AgentConversationDatabase

Overview

AgentConversationDatabase is a class that manages the interactions of a given conversation with the Automata agent. Its main functionalities are connecting to the conversation database, creating and managing the interaction’s table in the database, and saving, retrieving and ordering the messages of a given conversation session. This class inherits from the abstract base class LLMConversationDatabaseProvider and thus provides an implementation for the methods get_messages and save_message.

Example

The following is an example demonstrating how to create an instance of AgentConversationDatabase, save a message and then retrieve it.

from automata.memory_store.agent_conversation_database import AgentConversationDatabase
from automata.llm.foundation import LLMChatMessage

# Initialize a database path and session id
db_path = 'path/to/db'
session_id = 'a_unique_session_id'

# Create an instance of AgentConversationDatabase
db = AgentConversationDatabase(session_id, db_path)

# Create a message
message = LLMChatMessage(role='system', content='Hello, world!')

# Save the message to the database
db.save_message(message)

# Retrieve all messages from the database
messages = db.get_messages()

In this example, the ‘messages’ object should now contain the previously saved LLMChatMessage.

Limitations

One of the limitations of AgentConversationDatabase is it’s heavily reliant on the underlying SQL database implementation, thus requiring careful handling of database connections and queries to prevent potential data corruption.

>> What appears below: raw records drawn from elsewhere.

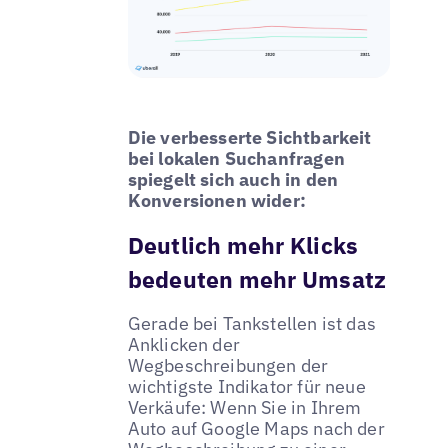
Die verbesserte Sichtbarkeit
bei lokalen Suchanfragen
spiegelt sich auch in den
Konversionen wider:
Deutlich mehr Klicks
bedeuten mehr Umsatz
Gerade bei Tankstellen ist das
Anklicken der
Wegbeschreibungen der
wichtigste Indikator für neue
Verkäufe: Wenn Sie in Ihrem
Auto auf Google Maps nach der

The current implementation also lacks support for efficiently handling function call conversations, as stated in the TODO comment found in the save_message method.

Certain aspects are pending improvements, including additional testing around the get_messages method and better handling of function calls in save_message. This is evidenced by the presence of “TODO” comments in the codebase for this class.

Follow-up Questions:

  • How can we expand the functionality to handle additional forms of conversation such as function calls more efficiently?

  • What kind of additional testing and validation is required around the get_messages method?